The question then arises – until when may a litigant retract his or her consent? The text suggests that all rabbis agreed that litigants could retract their consent before a decision was rendered (thus requiring a new panel to be appointed). However, there is a “circuit split” (so to speak) regarding whether a retraction is valid after a decision was rendered (i.e., whether an attempted retraction of consent nullifies the panel’s judgment).
(It should be noted that trials before a beit din did not involve nearly as much time or effort as our modern-day litigations, so it would be unlikely that even a post-judgment retraction would have created excessive repetition or an undue burden on the beit din.)
Of course, the foregoing passage brings Wellness Int’l Network v. Sharif to mind. In Wellness, the Supreme Court concluded that litigants can consent to have a bankruptcy court enter a final judgment on Sternclaims (i.e., core matters as to which bankruptcy courts otherwise lack final constitutional authority). Disagreeing with the majority, Chief Justice Roberts would not have permitted such an encroachment on the integrity and sanctity of Article III courts. He wrote that he would not have bargained away the “hard-won constitutional birthright” to have such matters finally decided by Article III courts simply because “two private parties” agreed to have their dispute resolved in a different forum. And, as we’ve noted, the Chief Justice went so far as to invoke Jesus’s words in observing that “[i]t profits the Court nothing to give its soul for the whole world . . . but to avoid Stern claims?”

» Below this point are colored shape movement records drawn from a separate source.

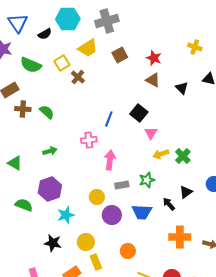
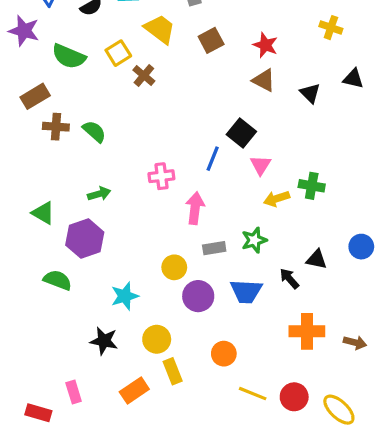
yellow trapezoid: (88, 48) -> (160, 29), turned -110
blue line: (109, 119) -> (213, 159), moved
green cross: (183, 156) -> (312, 186), moved, turned -35
purple hexagon: (50, 189) -> (85, 239), moved
black triangle: (186, 192) -> (317, 259), turned 48

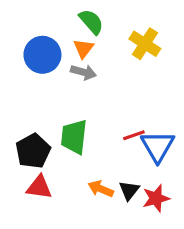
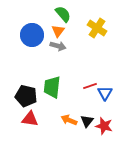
blue triangle: (158, 146) -> (105, 93), size x0.7
black pentagon: (33, 151) -> (26, 96), turned -30
red star: (156, 198) -> (104, 126), turned 30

The majority in Wellness, however, was not persuaded. Indeed, Justice Sotomayor, writing for the Court, opined that if the Chief Justice’s dissent was to be believed, “the world will end not in fire, or ice, but in a bankruptcy court.” Instead, as the majority recognized, “[a]djudication based on litigant consent has been a consistent feature of the federal court system since its inception.” As we learn from the Talmud, adjudication with the litigants’ consent significantly predates the Judiciary Act of 1789.* Even in the times of the Talmud (circa 500 CE**), legal authorities were considering these very questions and adopted a permissive attitude toward private parties’ rights to have their claims adjudicated by their chosen judges, notwithstanding the potential structural infirmities inherent where a judgment is rendered by those who would otherwise be precluded from presiding over the case. A fascinating and rich history, indeed.
In any event, we close with another Talmudic text, this one from Eruvin (folio 13b). A fierce dispute had arisen between two dominant and strong-willed camps, and after three years, the two sides still could not come to agreement. At last, a heavenly voice descended, telling both camps, “elu v’elu divrei elohim chaim…v’ha’halakha k’veit Hillel” (“Both these and those are the words of the living God…but the law is according to the House of Hillel”). Indeed, even though disputes must be resolved, and in many cases one side must ultimately prevail over the other, the Divine Voice in the text reminds us that both the winning and the losing sides can be important, legitimate, and even sacred.
May we all remember this lesson, even in the throes of debate, discussion, and litigation. These, and those, are the words of the living God.
Shanah Tovah u’Metukah: A healthy, sweet, and happy new year to all.